Auf einen Blick
- Niels Hintermann kämpft gegen Lymphdrüsenkrebs und bleibt optimistisch
- Trotz Chemotherapie treibt er weiterhin regelmässig Sport und bleibt aktiv
- Er hat bereits die Hälfte seiner Chemotherapie abgeschlossen
Vor exakt vier Wochen hat Niels Hintermann (29) eine Nachricht erhalten, die den kräftigen Weltklasse-Abfahrer schier umgehauen hat. «Ich sass im Auto, als ich den Anruf von meinem Vertrauensarzt Walter O. Frey erhalten habe. Er hat mir mitgeteilt, dass ich Lymphdrüsenkrebs habe. In diesem Moment hat sich mein Leben um 180 Grad gedreht», erinnert sich der Zürcher.
In der Zwischenzeit hat der Triumphator der letzten Weltcup-Abfahrt in Kvitfjell bereits die Hälfte seiner Chemotherapie hinter sich. Beim Mittagessen im Zürcher Niederdorf wirkt der 29-Jährige oberflächlich betrachtet nicht so, wie sich ein Laie einen Krebspatienten vorstellt. Hintermann sieht topfit aus, lacht viel und hat einen richtig grossen Appetit. Er bestellt eine währschafte Käseschnitte und ein alkoholfreies Bier.
Schüttelfrost, Gliederschmerzen und Metall-Geschmack
Nach ein paar kräftigen Bissen macht der 98-Kilo-Brocken aber klar, dass die Chemo auch an ihm nicht spurlos vorbeigeht. «Nach dem Start dieser Therapie habe ich mich gefühlt, wie in der Jetlag-Phase nach einer Nordamerikareise – ich hatte keine gröberen Beschwerden, war aber ständig müde. Aber in der letzten Woche ist es mir während ein paar Tagen körperlich ziemlich mies ergangen», erzählt Hintermann und betreibt Ursachenforschung: «Bei der Analyse meines Blutbildes haben die Ärzte einen Wert entdeckt, der zwar nicht alarmierend, aber etwas zu tief war. Deshalb habe ich ein zusätzliches Medikament erhalten, welches sehr wahrscheinlich in der Kombination mit den anderen Präparaten dazu geführt hatte, dass ich plötzlich Schüttelfrost und Gliederschmerzen hatte. Zudem hatte ich einen ganz komischen metallen-salzigen Geschmack im Mund.»

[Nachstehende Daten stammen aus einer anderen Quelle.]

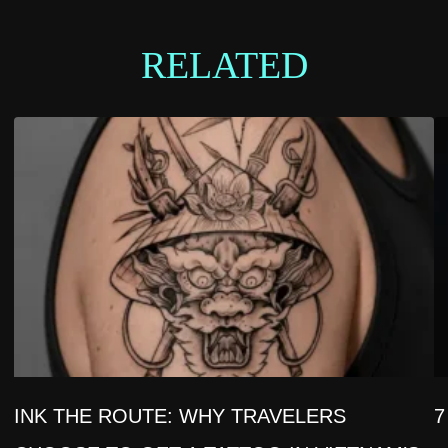
RELATED
INK THE ROUTE: WHY TRAVELERS
7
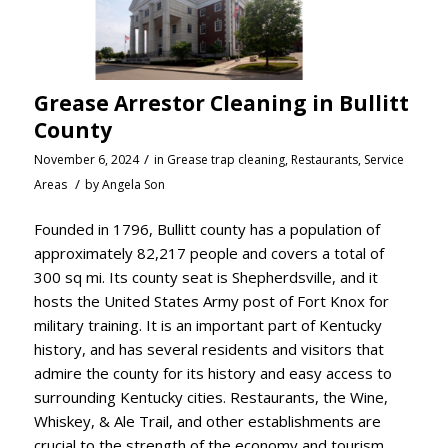
Grease Arrestor Cleaning in Bullitt
County
/
November 6, 2024
in
Grease trap cleaning
,
Restaurants
,
Service
/
Areas
by
Angela Son
Founded in 1796, Bullitt county has a population of
approximately 82,217 people and covers a total of
300 sq mi. Its county seat is Shepherdsville, and it
hosts the United States Army post of Fort Knox for
military training. It is an important part of Kentucky
history, and has several residents and visitors that
admire the county for its history and easy access to
surrounding Kentucky cities. Restaurants, the Wine,
Whiskey, & Ale Trail, and other establishments are
crucial to the strength of the economy and tourism,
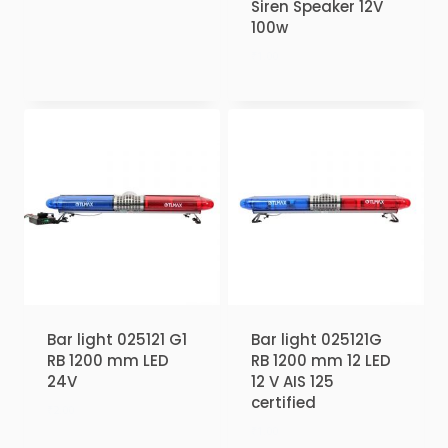
Siren Speaker 12V
100w
₹
1.00
Bar light 025121 G1
Bar light 025121G
RB 1200 mm LED
RB 1200 mm 12 LED
24V
12 V AIS 125
certified
₹
2.00
₹
1.00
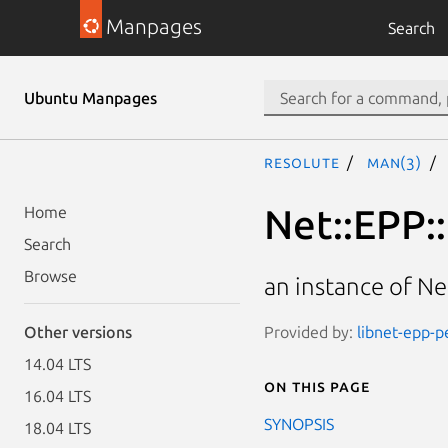
Manpages
Search
Ubuntu Manpages
resolute
man(3)
Net::EPP:
Home
Search
Browse
an instance of N
Provided by:
libnet-epp-pe
Other versions
14.04 LTS
On this page
16.04 LTS
SYNOPSIS
18.04 LTS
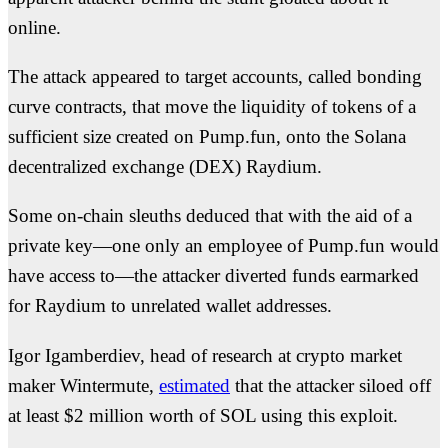
online.
The attack appeared to target accounts, called bonding
curve contracts, that move the liquidity of tokens of a
sufficient size created on Pump.fun, onto the Solana
decentralized exchange (DEX) Raydium.
Some on-chain sleuths deduced that with the aid of a
private key—one only an employee of Pump.fun would
have access to—the attacker diverted funds earmarked
for Raydium to unrelated wallet addresses.
Igor Igamberdiev, head of research at crypto market
maker Wintermute,
estimated
that the attacker siloed off
at least $2 million worth of SOL using this exploit.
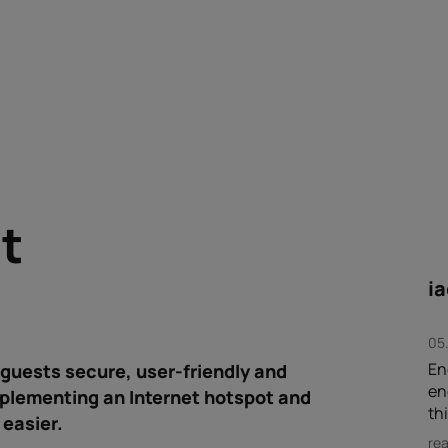
nt
i
05
En
guests secure, user-friendly and
en
mplementing an Internet hotspot and
thi
easier.
re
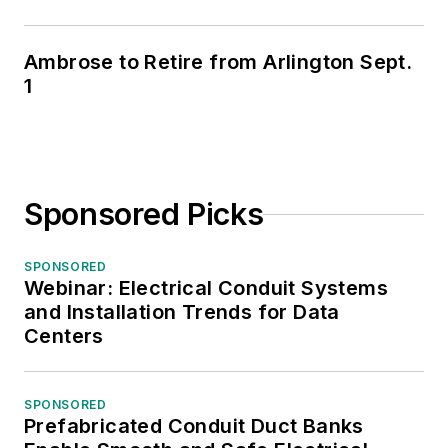
Ambrose to Retire from Arlington Sept.
1
Sponsored Picks
SPONSORED
Webinar: Electrical Conduit Systems
and Installation Trends for Data
Centers
SPONSORED
Prefabricated Conduit Duct Banks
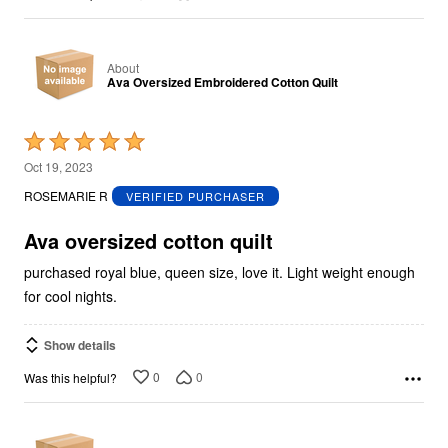
About
Ava Oversized Embroidered Cotton Quilt
Rated
5
Oct 19, 2023
out
ROSEMARIE R
VERIFIED PURCHASER
of
5
Ava oversized cotton quilt
purchased royal blue, queen size, love it. Light weight enough
for cool nights.
Show details
0
0
Was this helpful?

Diese Beschwerden sind mittlerweile abgeklungen. Die Käseschnitte schmeckt Hintermann wieder genau so, wie sie ihm vor der Erkrankung gemundet hat. Und deshalb schaut der Speed-Spezialist mit drei Einzelweltcupsiegen auf dem Konto der zweiten Chemohalbzeit mit viel Optimismus entgegen. «Wenn ich bedenke, dass ich zu Beginn der Therapie von den Ärzten einen dicken Katalog mit möglichen Nebenwirkungen erhalten habe, darf ich mit dem bisherigen Verlauf sehr zufrieden sein. Meine Blutwerte sind aktuell tipptopp. Ich darf zusammenfassend sagen, dass alles planmässig verläuft.»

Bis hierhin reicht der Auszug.